# Work to complete
Go through the entries below. Copy out every line that contains "souhaite".

# Extracted entries
*** Begin section ***

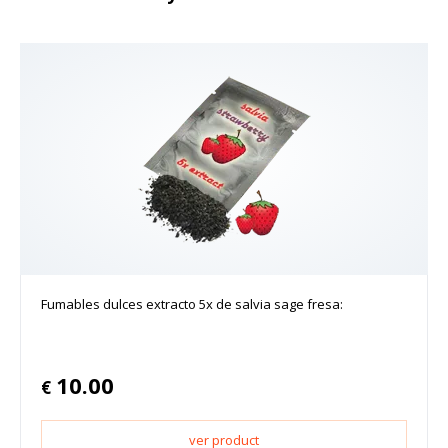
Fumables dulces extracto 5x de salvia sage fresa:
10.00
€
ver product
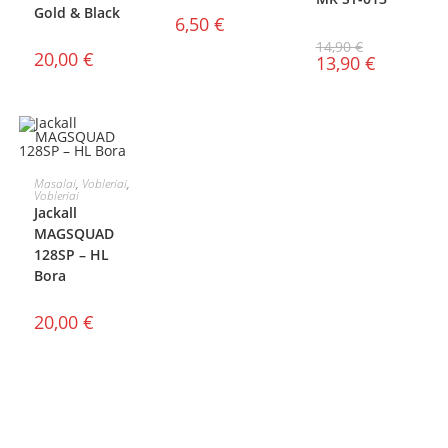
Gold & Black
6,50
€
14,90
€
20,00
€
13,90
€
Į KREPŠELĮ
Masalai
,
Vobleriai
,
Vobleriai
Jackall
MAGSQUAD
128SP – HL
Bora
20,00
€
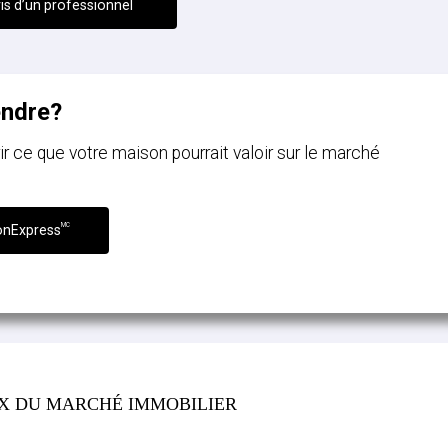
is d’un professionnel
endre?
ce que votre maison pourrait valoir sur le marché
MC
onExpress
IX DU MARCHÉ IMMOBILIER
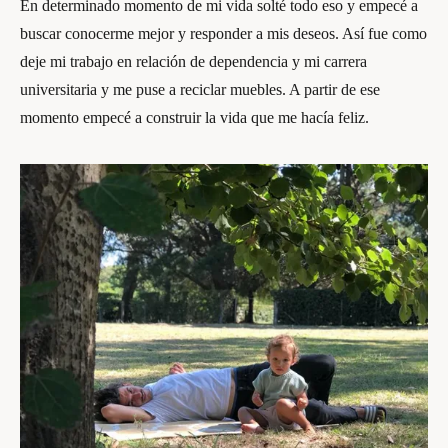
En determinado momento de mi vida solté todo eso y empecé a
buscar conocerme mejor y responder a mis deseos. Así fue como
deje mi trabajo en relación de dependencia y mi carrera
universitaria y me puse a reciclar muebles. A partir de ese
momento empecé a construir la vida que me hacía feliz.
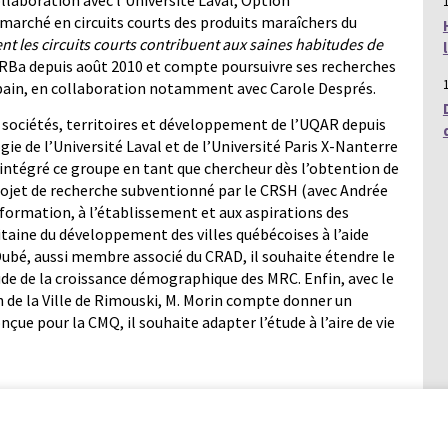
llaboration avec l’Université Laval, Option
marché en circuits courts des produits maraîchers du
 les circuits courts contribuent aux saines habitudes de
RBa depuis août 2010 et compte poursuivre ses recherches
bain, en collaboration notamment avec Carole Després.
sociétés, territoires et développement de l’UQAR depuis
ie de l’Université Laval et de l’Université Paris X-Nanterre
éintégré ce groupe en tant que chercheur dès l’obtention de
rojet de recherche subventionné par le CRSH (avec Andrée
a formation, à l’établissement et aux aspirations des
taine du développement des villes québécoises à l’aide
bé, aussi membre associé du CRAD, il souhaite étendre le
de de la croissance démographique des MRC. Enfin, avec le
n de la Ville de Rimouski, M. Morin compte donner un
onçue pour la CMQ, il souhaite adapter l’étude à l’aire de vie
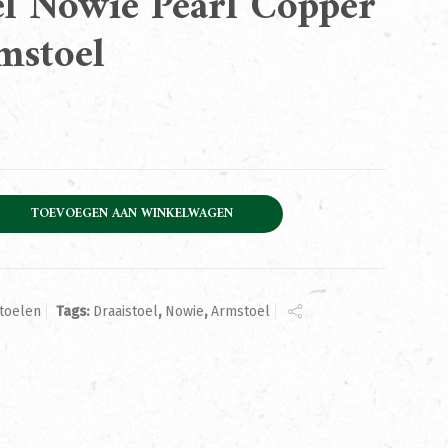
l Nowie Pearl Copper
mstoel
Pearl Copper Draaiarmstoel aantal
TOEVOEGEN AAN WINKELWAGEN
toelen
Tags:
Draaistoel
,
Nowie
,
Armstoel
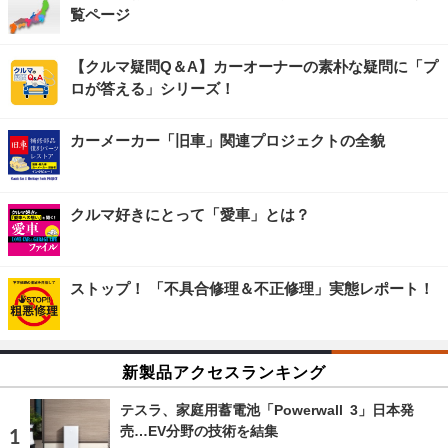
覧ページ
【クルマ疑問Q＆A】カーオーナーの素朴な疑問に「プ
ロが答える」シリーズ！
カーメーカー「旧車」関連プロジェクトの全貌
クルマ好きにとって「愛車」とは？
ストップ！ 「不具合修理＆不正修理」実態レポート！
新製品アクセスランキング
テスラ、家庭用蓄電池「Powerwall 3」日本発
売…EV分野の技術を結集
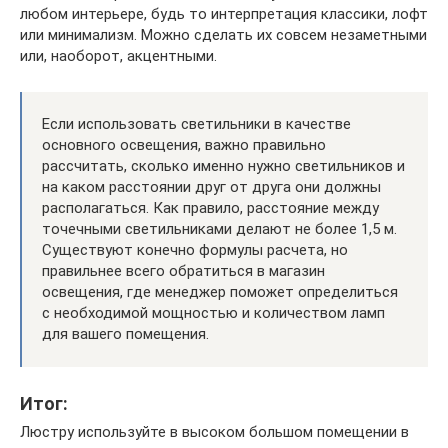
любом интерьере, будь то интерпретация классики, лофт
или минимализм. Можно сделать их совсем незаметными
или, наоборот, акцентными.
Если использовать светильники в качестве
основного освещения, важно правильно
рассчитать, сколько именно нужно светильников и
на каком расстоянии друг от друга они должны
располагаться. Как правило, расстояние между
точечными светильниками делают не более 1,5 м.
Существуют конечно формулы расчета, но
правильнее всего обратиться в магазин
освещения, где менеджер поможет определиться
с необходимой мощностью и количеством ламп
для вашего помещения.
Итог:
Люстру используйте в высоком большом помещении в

*** End section ***

# Exercise answer
bé, aussi membre associé du CRAD, il souhaite étendre le
onçue pour la CMQ, il souhaite adapter l’étude à l’aire de vie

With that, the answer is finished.